I remember our first international traveling experience fondly at this time, although I definitely would not recommend traveling international as a single parent with an infant. Ashley was an angel on the first flight and she slept from takeoff to taxi. We then had a 2 ½ hour layover at the Dallas/Fort Worth airport during which we had lunch, stocked up on a few supplies, and I did my best to tire Ashley out some before the next flight. I got many smirks, giggles, and even some downright nasty looks from people in the airport because I had my daughter on a leash. It was a cute little pink backpack harness with a lead attached which she hated, but it served a purpose. After lunch I put the carryon suitcase in the stroller and wrapped the lead in my hand and had Ashley running up and down the atrium in front of our terminal. One lady, who turned out to be on our flight, verbally reproved this behavior loudly to her husband. When we boarded the plane and found ourselves all sitting in the same row, I beamed at the woman when Ashley fell asleep soon after takeoff. It is a pain in the ass it is to try and change a diaper in the airplane’s bathroom and very difficult to use the bathroom yourself when you have to bring your child with you. We arrived in Mexico City all in one piece and promptly hurried down the hallway to wait in line at customs for an hour. We had been traveling just over 8 hours at this point and I was tired, hungry and had an extremely cranky child on my hands so it took a patient official to talk me through the documentation I needed to fill out. I went and picked up the check bag and was the last person through security. They had to check the bags one more time and I was almost in tears because I could see Alberto on the other side of the frosted glass doors. Just as I was stacking everything up again to leave the official stopped me because I hadn’t pushed the red button that chooses people for a random search. The tears started burning in my eyes as I walked over to push that damn button, and I passed through the doors at last.

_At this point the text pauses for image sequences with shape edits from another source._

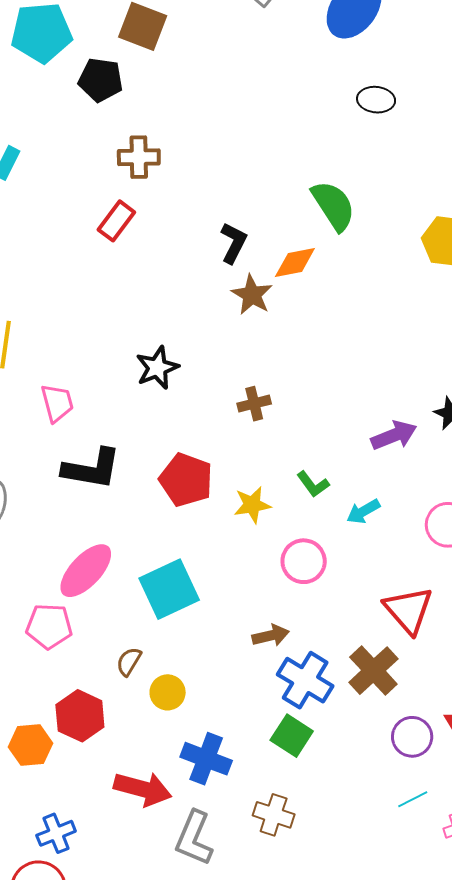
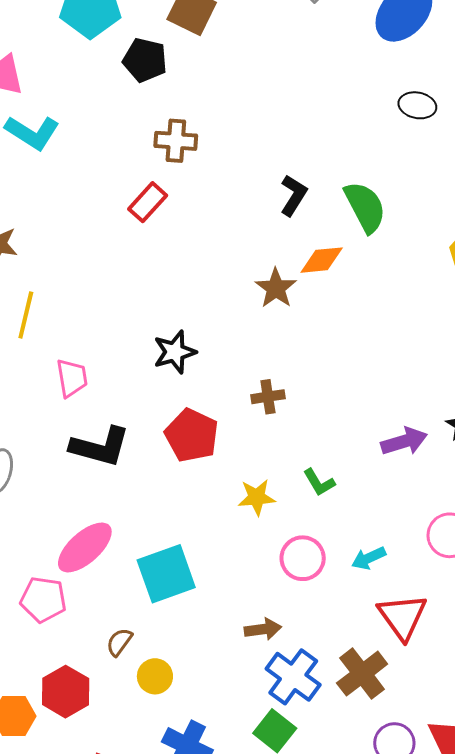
black L-shape: (234, 243) -> (293, 195), moved
red pentagon: (186, 480) -> (192, 435), moved
cyan arrow: (363, 511) -> (369, 558), moved

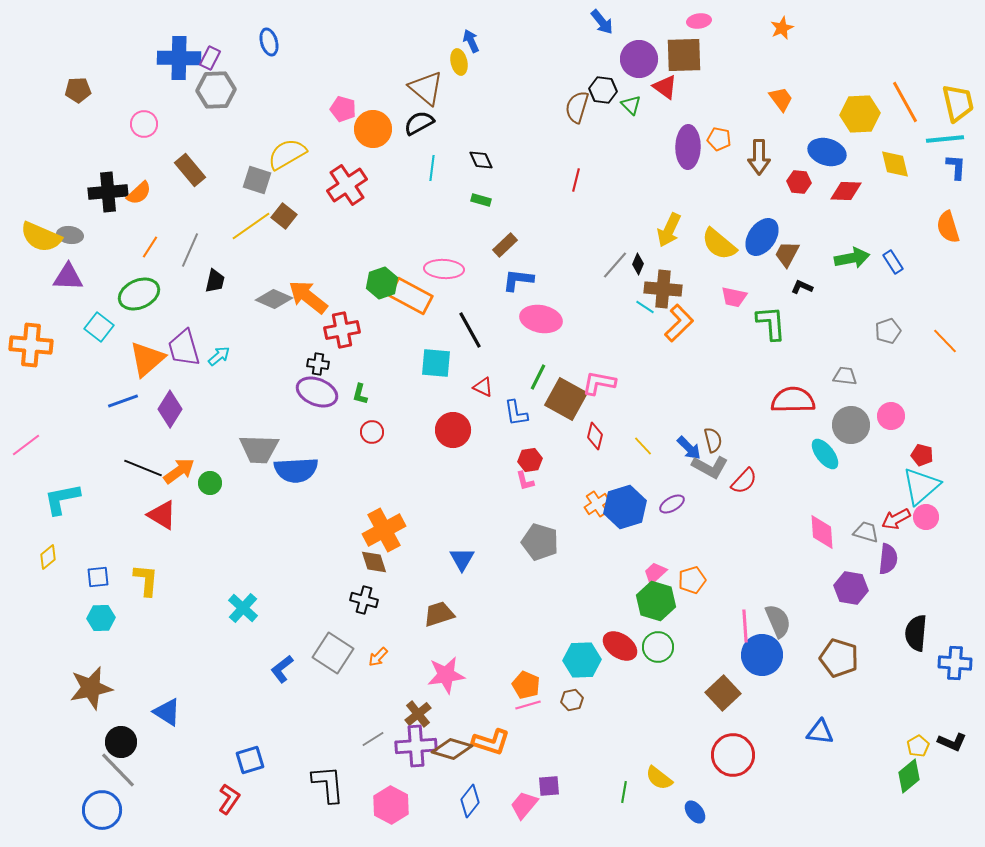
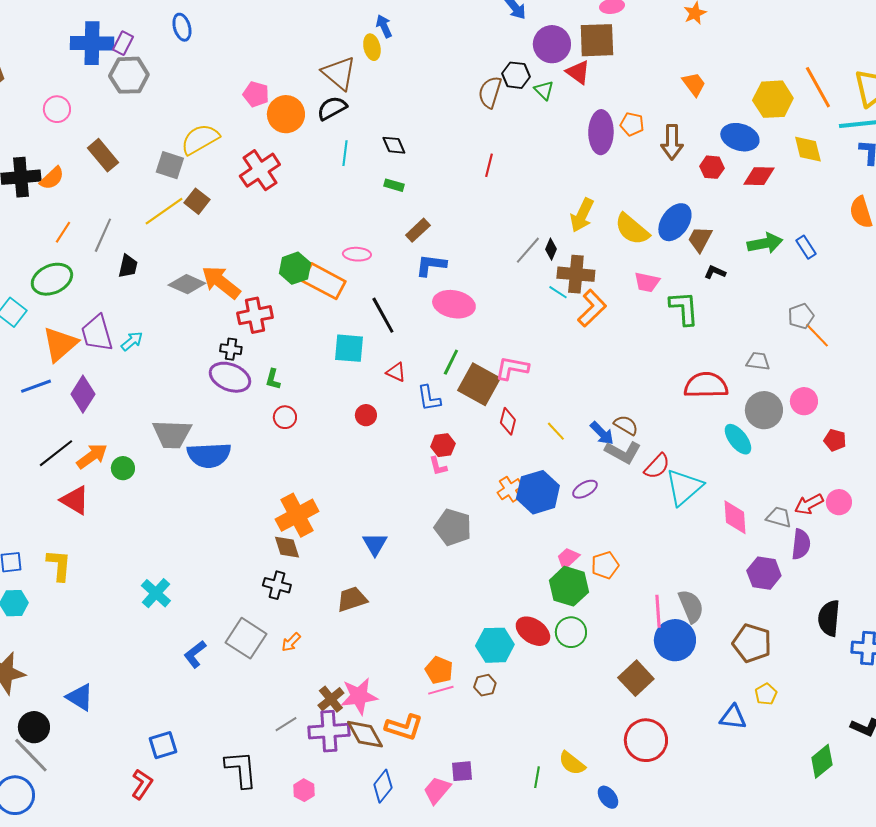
pink ellipse: (444, 269) -> (357, 254), size x0.7
orange line: (945, 341) -> (817, 335), moved
red circle: (453, 430) -> (366, 415), size x0.6
brown semicircle: (713, 440) -> (626, 425), turned -45
black line: (143, 468) -> (56, 453), turned -60
cyan triangle: (921, 486) -> (684, 487), moved
pink star: (446, 675) -> (359, 696), moved
yellow pentagon: (918, 746) -> (766, 694), moved
brown diamond: (452, 749) -> (365, 734), turned 45
pink hexagon: (391, 805) -> (304, 790), size x0.6

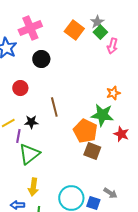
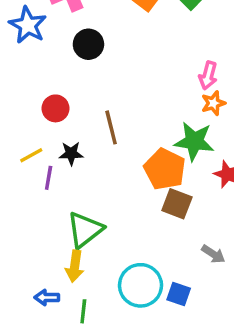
pink arrow: (112, 46) -> (208, 75), moved
red circle: (20, 88) -> (56, 108), moved
green triangle: (29, 154) -> (85, 230), moved
gray arrow: (110, 193) -> (213, 254), moved

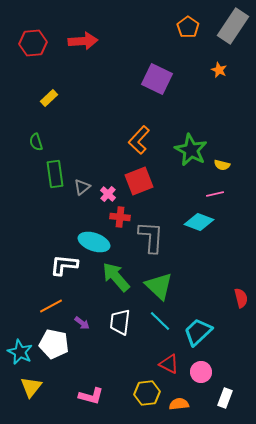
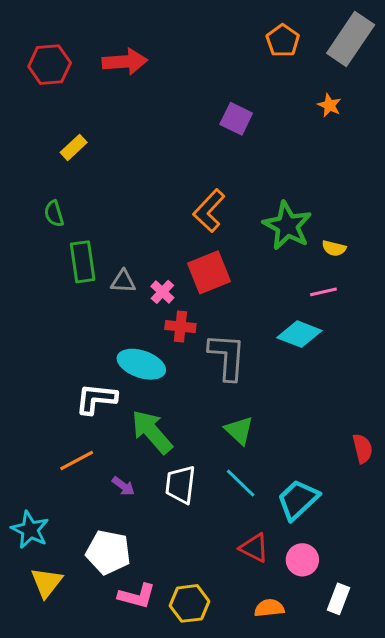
purple square: (157, 79) -> (236, 119), size x0.7
gray triangle: (82, 187) -> (123, 281), turned 42
green arrow: (116, 277) -> (152, 432), moved
green triangle: (159, 286) -> (239, 430), size x0.7
white pentagon: (54, 344) -> (108, 552), moved
yellow hexagon: (147, 393) -> (189, 603), moved

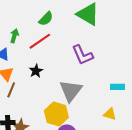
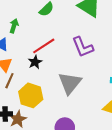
red line: (40, 41) -> (44, 46), moved
yellow hexagon: (56, 114) -> (31, 95), moved

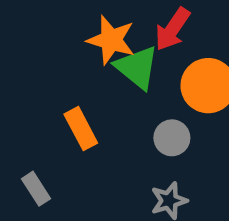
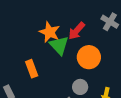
gray circle: (172, 138) -> (80, 87), moved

There he was, standing there waiting for us. He crouched down in front of the stroller and the daughter he hadn’t seen since she was 8 weeks old. She studied his face for what seemed like an endless minute then held out her arms to him. I lost it at that point even though I tried my hardest to stem the flow of tears. I found my camera and took their first picture together in 1 year, 1 month, and 22 days. Can you imagine what it felt like after spending all those months trying to get past the pain of his absence, to have the scar on my heart ripped open again just at the sight of him? I wasn’t the only one affected this way. Ashley suffered through night terrors for months after we left Mexico and would scream for her Papa every time I told her no. There is only so much pain a person can withstand and walk away in one piece.



“Anyone can give up, it's the easiest thing in the world to do. But to hold it together when everyone else would understand if you fell apart, that's true strength.”